[Saved data entries]
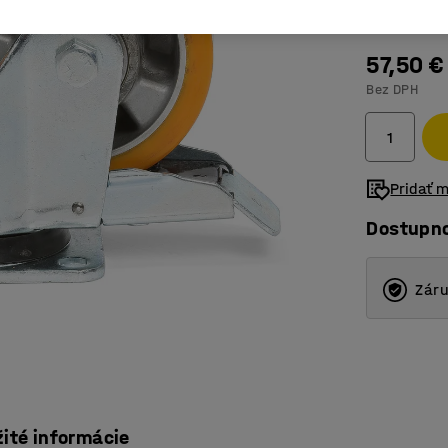
Otočné s 
57,50 €
Otočné 
Bez DPH
Otočné 
Pevné k
Pridať 
Dostupn
Záru
žité informácie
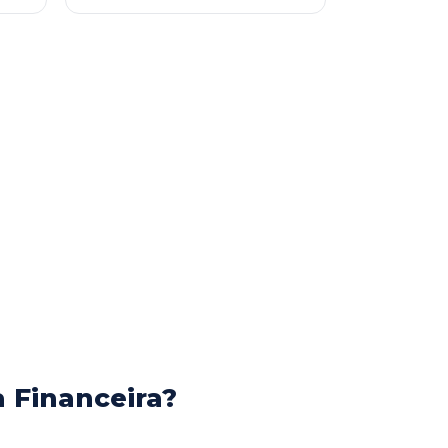
 Financeira?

• The problem:
Set down all of the entries exactly as they appear, but keep the images out.

• Task solution:
Otočné s 
57,50 €
Otočné 
Bez DPH
Otočné 
Pevné k
Pridať 
Dostupn
Záru
žité informácie
 Financeira?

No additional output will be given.